Now you are ready to generate candidate pairs.

* In `map()` function, the `get_signature` returns the document and a set of signatures for that document
*In `flatmap()` function, the `hash_bands` first splits the signatures into chunks. Then a system hash function is applied to the signature to get a hash value. `hash_bands` returns (key, value) pairs. The key is (`band_index`, `hash_value`); the value is the `doc_id`.

*   In `reduceByKey()` function, if two documents share the same key, they are combined together. Remember key is (`band index`, `hash_value`); if they have the same key, this indicates these two documents have the same signature within that band.
*   The `filter()` function only keeps the (key, value\*) pairs when value\* has more than one document.

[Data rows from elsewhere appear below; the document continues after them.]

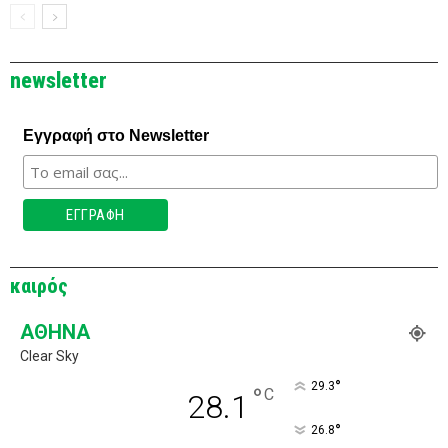
newsletter
Εγγραφή στο Newsletter
καιρός
ΑΘΉΝΑ
Clear Sky
°
29.3
°
C
28.1
°
26.8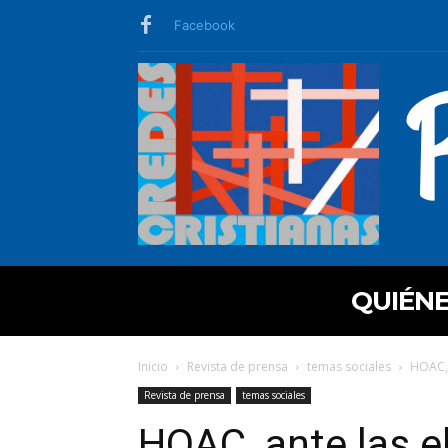
Facebook
QUIÉN
Inicio
Revista de prensa
temas sociales
HOAC, 
Revista de prensa
temas sociales
HOAC, ante las e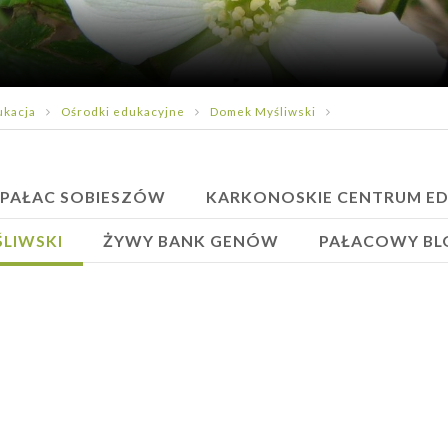
ukacja
Ośrodki edukacyjne
Domek Myśliwski
 PAŁAC SOBIESZÓW
KARKONOSKIE CENTRUM ED
LIWSKI
ŻYWY BANK GENÓW
PAŁACOWY BL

**Note: the result you obtained might be different from the one listed below.** Why? Becaues we can't control those random numbers. If you believe your code is correct, but you can't get any candidate pairs, try to tune `NUM_BANDS` variable.


In [9]:
candidates = docrdd \
    .map(get_signature) \
    .flatMap(hash_bands) \
    .reduceByKey(lambda a, b: a + b) \
    .filter(lambda v: len(v[1]) > 1) \
    .collect()

candidates

Py4JJavaError: ignored

I got two candidat pairs. Now let's calcuate the Jaccard similary between candidate pairs. You may get more than two pairs. Pick any pair you would like to test.

Get the word list in the first document.

In [None]:
a1 = list(docrdd.filter(lambda x: x[0] == '478').first()[1]) #change doc_id

Get the word list in the second document.

In [None]:
a2 = list(docrdd.filter(lambda x: x[0] == '1493').first()[1]) #change doc_id

Calculate the Jaccard similarity by finding out the set intersection and the set union of the above two word lists.

In [None]:
intersect = set(a1) & set(a2)
union = set(a1 + a2)
sim = len(intersect)/len(union)
sim

This pair of documents has the similarity of 0.15539305301645337. Yours should be close to this value.